Mylo is a lab-grown material made from the mycelium of mushroom. (all images courtesy of Mylo)

There’s great news for vegan leather queens, mycologists, fashionistas, and people who like making the pun “fun guy” about fungi: this week, Stella McCartney presented an outfit featuring Mylo™️. The legacy fashion house, which was the first to stop using leather, fur, or skins, debuted a black bustier top and futuristic-looking harem pants made of vegan lab-grown mushroom leather. It’s the perfect option for the dominatrix that loves to be tough on their clients but draws the line at animal cruelty.

The “leather” is made of mycelium — the root network of mushrooms — and is a product of Bolt Threads, a materials solutions company that leverages the incredible power of nature to create eco-friendly alternatives to animal-based textiles. In addition to subverting the need to slaughter cows for leather, Mylo is also a much more planet-friendly option compared to plastic-based leather substitutes.

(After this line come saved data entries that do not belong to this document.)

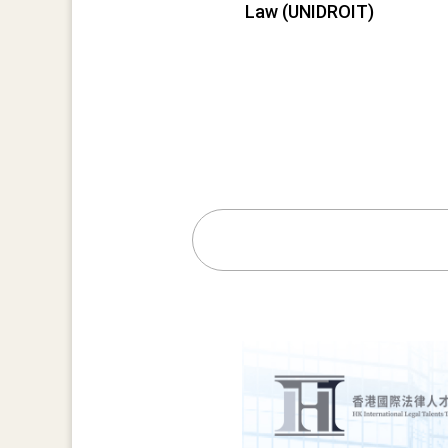
Law (UNIDROIT)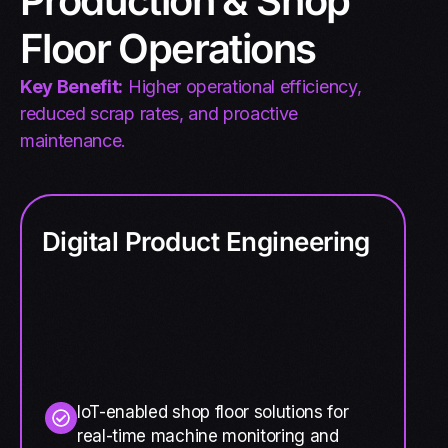
Production & Shop
Floor Operations
Key Benefit:
Higher operational efficiency,
reduced scrap rates, and proactive
maintenance.
Digital Product Engineering
IoT-enabled shop floor solutions for
real-time machine monitoring and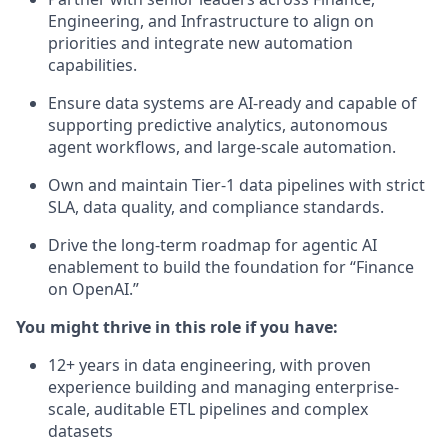
Engineering, and Infrastructure to align on
priorities and integrate new automation
capabilities.
Ensure data systems are AI-ready and capable of
supporting predictive analytics, autonomous
agent workflows, and large-scale automation.
Own and maintain Tier-1 data pipelines with strict
SLA, data quality, and compliance standards.
Drive the long-term roadmap for agentic AI
enablement to build the foundation for “Finance
on OpenAI.”
You might thrive in this role if you have:
12+ years in data engineering, with proven
experience building and managing enterprise-
scale, auditable ETL pipelines and complex
datasets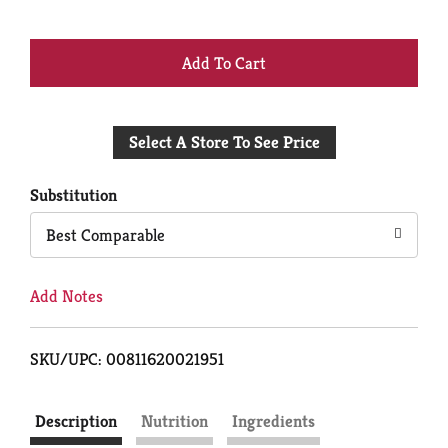
+
Add
Select A Store To See Price
to
Cart
Substitution
Best Comparable
Add Notes
SKU/UPC: 00811620021951
Description
Nutrition
Ingredients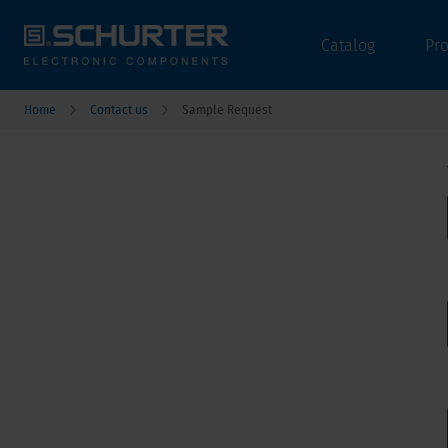
Catalog
Pr
Home
Contact us
Sample Request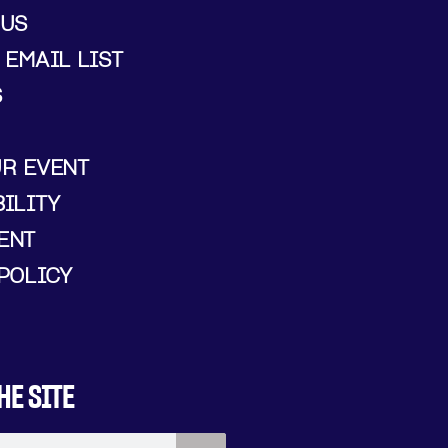
 US
 EMAIL LIST
S
UR EVENT
ILITY
ENT
POLICY
HE SITE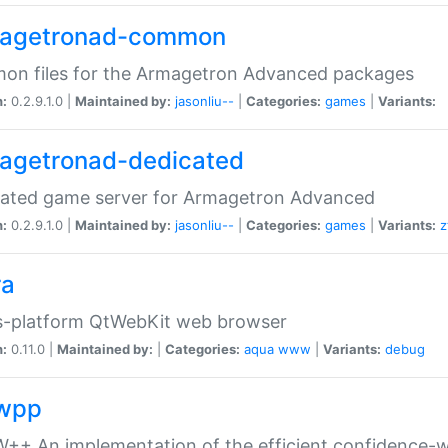
agetronad-common
on files for the Armagetron Advanced packages
n:
0.2.9.1.0 |
Maintained by:
jasonliu--
|
Categories:
games
|
Variants:
agetronad-dedicated
cated game server for Armagetron Advanced
n:
0.2.9.1.0 |
Maintained by:
jasonliu--
|
Categories:
games
|
Variants:
z
ra
s-platform QtWebKit web browser
n:
0.11.0 |
Maintained by:
|
Categories:
aqua
www
|
Variants:
debug
wpp
+ An implementation of the efficient confidence-we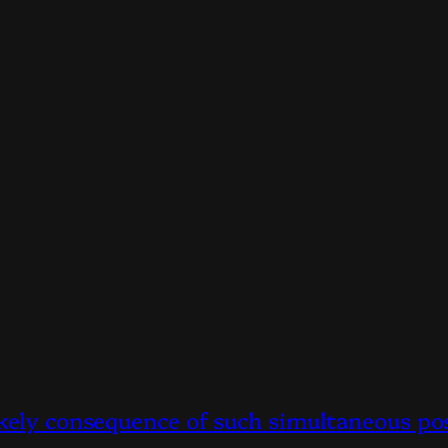
ikely consequence of such simultaneous po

Currently, Bolt Threads is partnered with Adidas, Kering, and lululemon, in addition to Stella McCartney, in bringing mushroom leather to market, and has also found a way to mass-produce spider silk fiber “microsilk” that can biodegrade at the end of its useful life. What was once the stuff of speculative fiction is now fashion reality and offers some hope in an industry notorious for waste.

The Stella McCartney outfit is not for sale, but is meant to “embody the potential of this next-generation material and pave the way for future commercial offerings,” according to the brand’s website. For now, we can only dream of a time — not too far off — when the wokest among us will virtue signal by broadcasting the fact that their yoga pants are made of mushrooms. Exciting times!

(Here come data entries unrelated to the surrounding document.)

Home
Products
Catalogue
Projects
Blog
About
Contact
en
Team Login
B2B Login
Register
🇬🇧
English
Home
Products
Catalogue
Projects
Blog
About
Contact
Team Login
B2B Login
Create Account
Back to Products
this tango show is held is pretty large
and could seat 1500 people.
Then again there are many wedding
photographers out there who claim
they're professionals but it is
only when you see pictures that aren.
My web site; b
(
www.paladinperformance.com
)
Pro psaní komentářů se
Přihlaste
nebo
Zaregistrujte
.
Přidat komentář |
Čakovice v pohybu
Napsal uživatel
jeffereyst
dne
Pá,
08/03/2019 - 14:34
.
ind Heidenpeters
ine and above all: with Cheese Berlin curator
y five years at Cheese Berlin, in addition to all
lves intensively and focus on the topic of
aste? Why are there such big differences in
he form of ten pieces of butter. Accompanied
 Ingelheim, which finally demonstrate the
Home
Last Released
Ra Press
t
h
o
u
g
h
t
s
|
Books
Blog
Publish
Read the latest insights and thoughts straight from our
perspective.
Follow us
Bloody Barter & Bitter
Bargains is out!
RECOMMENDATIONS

Sarah Rose Sharp is a Detroit-based writer, activist, and multimedia artist. She has shown work in New York, Seattle, Columbus and Toledo, OH, and Detroit — including at the Detroit Institute of Arts....

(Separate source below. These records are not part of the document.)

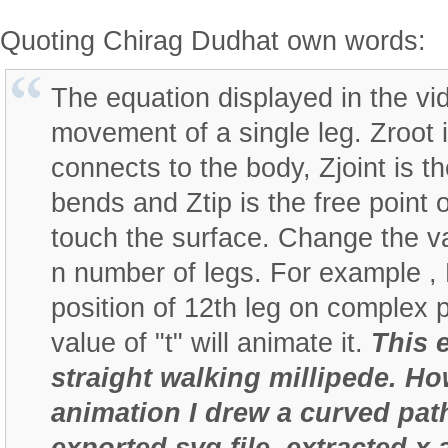
Quoting Chirag Dudhat own words:
The equation displayed in the vi
movement of a single leg. Zroot 
connects to the body, Zjoint is t
bends and Ztip is the free point 
touch the surface. Change the val
n number of legs. For example , 
position of 12th leg on complex 
value of "t" will animate it.
This 
straight walking millipede. Ho
animation I drew a curved pat
exported svg file, extracted x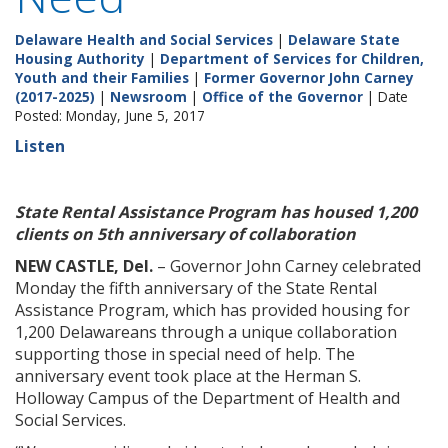
Delaware Health and Social Services
|
Delaware State
Housing Authority
|
Department of Services for Children,
Youth and their Families
|
Former Governor John Carney
(2017-2025)
|
Newsroom
|
Office of the Governor
| Date
Posted: Monday, June 5, 2017
Listen
State Rental Assistance Program has housed 1,200
clients on 5th anniversary of collaboration
NEW CASTLE, Del.
– Governor John Carney celebrated
Monday the fifth anniversary of the State Rental
Assistance Program, which has provided housing for
1,200 Delawareans through a unique collaboration
supporting those in special need of help. The
anniversary event took place at the Herman S.
Holloway Campus of the Department of Health and
Social Services.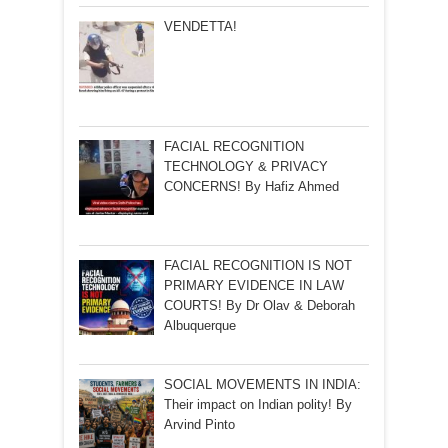
VENDETTA!
FACIAL RECOGNITION
TECHNOLOGY & PRIVACY
CONCERNS! By Hafiz Ahmed
FACIAL RECOGNITION IS NOT
PRIMARY EVIDENCE IN LAW
COURTS! By Dr Olav & Deborah
Albuquerque
SOCIAL MOVEMENTS IN INDIA:
Their impact on Indian polity! By
Arvind Pinto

2 replies on “Mushroom “Leather” Is the Latest Innovation to Hit Fashion Runways”

  1. I think it’s important to give big props to the originator of fabricating with mycelium, Phil Ross, who first created mycelial architectural works (“Mycotecture”), and more recently founded MycoWorks (a competitor in the mushroom leather space)– https://www.mycoworks.com/. Phil taught so many people his techniques back in the day, and his generous open-source spirit is never acknowledged by companies that took up the work; some (like Ecovative) directly learned from him.

  2. Totally agree with Marina Zurkow’s comment. Phil Ross has been working on this medium forever, first in his sculptural practice and now in fashion and other biotech applications. Credit where credit is due!